→ Problem description
Only one stretch of the records below should be repeated. It starts with the line containing "December 2025" and goes on through the line containing "December 2024", exactly as written.
-------- Given records --------
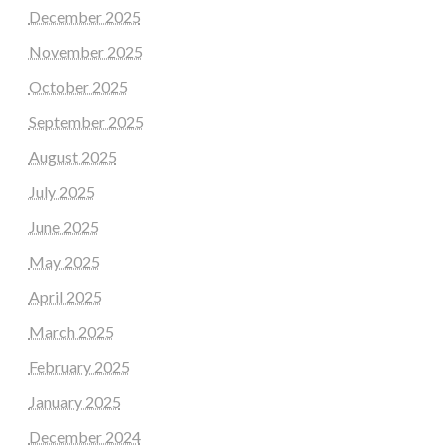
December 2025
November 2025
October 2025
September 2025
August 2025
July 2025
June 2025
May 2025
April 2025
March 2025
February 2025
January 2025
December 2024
--------
-------- Given records --------
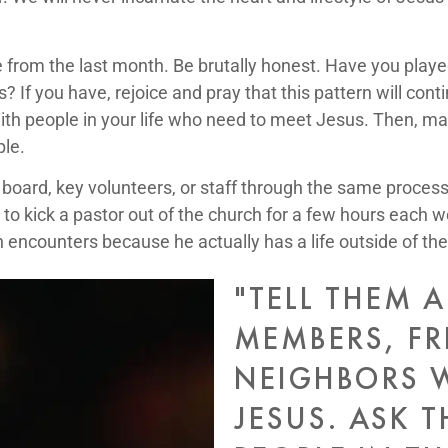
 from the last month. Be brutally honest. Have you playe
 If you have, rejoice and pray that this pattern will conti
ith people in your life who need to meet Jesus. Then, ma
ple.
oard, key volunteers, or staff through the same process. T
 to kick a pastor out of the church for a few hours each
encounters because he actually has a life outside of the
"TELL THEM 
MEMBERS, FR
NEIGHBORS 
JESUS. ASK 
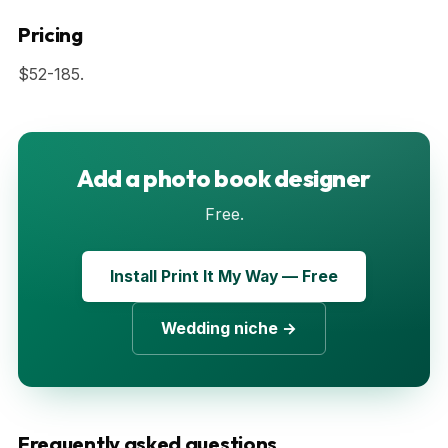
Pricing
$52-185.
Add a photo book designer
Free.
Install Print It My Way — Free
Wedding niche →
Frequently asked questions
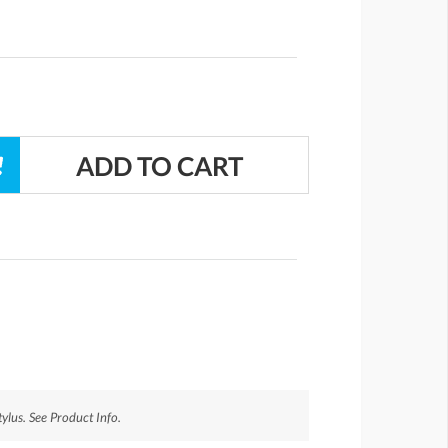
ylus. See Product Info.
--------
→ Solved exercise
December 2025
November 2025
October 2025
September 2025
August 2025
July 2025
June 2025
May 2025
April 2025
March 2025
February 2025
January 2025
December 2024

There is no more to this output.